(Beginning of EXCERPTED RECORDS)

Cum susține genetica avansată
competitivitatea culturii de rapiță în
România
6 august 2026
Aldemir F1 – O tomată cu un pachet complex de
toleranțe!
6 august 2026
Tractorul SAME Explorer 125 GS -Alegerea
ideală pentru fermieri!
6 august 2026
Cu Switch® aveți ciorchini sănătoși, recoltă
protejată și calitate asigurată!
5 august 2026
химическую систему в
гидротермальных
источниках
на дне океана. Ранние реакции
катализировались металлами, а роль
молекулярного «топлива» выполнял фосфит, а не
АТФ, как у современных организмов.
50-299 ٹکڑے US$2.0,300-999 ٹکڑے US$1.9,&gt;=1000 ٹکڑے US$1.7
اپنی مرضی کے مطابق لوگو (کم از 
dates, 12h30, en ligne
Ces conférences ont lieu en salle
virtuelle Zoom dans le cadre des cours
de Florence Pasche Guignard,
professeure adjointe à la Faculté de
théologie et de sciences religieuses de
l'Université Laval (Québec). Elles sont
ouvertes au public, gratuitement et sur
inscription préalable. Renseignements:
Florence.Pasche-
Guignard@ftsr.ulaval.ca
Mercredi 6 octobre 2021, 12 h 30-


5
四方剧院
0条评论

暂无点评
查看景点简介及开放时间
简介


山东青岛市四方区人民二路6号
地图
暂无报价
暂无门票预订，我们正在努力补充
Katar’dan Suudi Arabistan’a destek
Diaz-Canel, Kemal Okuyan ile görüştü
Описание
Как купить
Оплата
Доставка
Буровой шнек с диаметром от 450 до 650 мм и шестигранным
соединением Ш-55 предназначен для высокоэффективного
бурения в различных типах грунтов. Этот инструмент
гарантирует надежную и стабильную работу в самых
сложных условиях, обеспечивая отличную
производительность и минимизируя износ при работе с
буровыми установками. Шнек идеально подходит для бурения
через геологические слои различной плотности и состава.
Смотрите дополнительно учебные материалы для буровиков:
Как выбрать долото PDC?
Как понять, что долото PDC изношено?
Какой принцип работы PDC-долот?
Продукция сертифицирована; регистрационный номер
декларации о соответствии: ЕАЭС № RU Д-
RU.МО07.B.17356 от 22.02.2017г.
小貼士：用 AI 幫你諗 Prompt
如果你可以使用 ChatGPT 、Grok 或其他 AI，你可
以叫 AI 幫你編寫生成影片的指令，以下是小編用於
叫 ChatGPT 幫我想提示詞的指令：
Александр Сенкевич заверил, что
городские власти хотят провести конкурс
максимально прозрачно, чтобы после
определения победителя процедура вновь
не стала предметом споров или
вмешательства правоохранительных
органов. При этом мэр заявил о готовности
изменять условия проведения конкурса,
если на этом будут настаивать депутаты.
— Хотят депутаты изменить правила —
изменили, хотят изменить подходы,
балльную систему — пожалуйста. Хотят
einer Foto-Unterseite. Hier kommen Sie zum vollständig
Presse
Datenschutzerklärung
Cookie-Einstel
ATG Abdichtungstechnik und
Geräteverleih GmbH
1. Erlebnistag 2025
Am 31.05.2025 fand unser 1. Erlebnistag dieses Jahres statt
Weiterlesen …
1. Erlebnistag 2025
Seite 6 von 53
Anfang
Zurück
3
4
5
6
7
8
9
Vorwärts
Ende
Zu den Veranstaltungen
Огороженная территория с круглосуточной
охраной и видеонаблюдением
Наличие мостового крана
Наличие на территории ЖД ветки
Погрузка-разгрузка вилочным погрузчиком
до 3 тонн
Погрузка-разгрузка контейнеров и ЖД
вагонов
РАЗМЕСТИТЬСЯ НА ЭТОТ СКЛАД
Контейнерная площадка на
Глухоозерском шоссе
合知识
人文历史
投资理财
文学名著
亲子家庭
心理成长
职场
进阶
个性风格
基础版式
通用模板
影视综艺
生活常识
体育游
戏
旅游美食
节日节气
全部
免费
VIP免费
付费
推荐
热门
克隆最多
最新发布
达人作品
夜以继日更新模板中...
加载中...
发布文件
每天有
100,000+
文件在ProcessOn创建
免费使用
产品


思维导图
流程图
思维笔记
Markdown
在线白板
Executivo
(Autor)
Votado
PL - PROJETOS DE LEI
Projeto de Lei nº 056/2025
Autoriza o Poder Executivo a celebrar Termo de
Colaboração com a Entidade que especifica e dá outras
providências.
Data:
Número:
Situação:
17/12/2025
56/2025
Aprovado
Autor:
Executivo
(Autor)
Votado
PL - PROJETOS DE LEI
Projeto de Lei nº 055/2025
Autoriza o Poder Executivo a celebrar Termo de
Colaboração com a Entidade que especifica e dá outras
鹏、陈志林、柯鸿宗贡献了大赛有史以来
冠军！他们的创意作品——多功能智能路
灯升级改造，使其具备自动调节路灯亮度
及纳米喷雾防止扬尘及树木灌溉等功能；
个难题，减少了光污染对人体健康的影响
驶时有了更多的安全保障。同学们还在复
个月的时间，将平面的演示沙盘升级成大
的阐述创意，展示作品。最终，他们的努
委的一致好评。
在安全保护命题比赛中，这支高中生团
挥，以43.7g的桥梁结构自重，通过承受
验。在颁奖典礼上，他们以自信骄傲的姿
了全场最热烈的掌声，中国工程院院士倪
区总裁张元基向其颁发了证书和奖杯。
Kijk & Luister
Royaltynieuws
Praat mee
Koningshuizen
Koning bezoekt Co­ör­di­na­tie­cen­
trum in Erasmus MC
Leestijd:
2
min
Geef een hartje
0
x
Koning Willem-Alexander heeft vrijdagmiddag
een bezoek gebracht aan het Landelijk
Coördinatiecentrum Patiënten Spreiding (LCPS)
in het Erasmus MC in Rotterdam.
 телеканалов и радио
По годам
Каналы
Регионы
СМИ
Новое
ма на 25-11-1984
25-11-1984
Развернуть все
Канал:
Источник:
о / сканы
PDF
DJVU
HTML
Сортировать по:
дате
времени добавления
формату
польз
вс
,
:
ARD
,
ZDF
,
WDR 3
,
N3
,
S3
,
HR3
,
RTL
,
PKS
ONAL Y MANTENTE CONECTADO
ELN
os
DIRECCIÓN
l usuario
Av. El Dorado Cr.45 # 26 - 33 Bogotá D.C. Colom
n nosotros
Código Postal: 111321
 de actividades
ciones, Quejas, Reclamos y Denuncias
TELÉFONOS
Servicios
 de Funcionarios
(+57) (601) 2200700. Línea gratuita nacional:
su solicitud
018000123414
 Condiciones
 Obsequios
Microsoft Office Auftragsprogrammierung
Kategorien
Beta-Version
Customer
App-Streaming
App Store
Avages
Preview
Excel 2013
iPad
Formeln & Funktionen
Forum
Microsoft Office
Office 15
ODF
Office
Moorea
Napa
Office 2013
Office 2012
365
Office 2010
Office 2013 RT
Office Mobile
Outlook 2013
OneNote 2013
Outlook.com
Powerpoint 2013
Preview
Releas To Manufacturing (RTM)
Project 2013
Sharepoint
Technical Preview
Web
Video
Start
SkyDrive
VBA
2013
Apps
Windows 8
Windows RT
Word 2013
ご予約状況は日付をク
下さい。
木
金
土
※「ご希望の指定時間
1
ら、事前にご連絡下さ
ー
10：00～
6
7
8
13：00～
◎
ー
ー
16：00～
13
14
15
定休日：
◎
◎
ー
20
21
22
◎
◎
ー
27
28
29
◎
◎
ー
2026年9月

(End of EXCERPTED RECORDS)

PROMPT =
For the word "Погрузка", show every line of the entries that holds it.

YOUR SOLUTION =
Погрузка-разгрузка вилочным погрузчиком
Погрузка-разгрузка контейнеров и ЖД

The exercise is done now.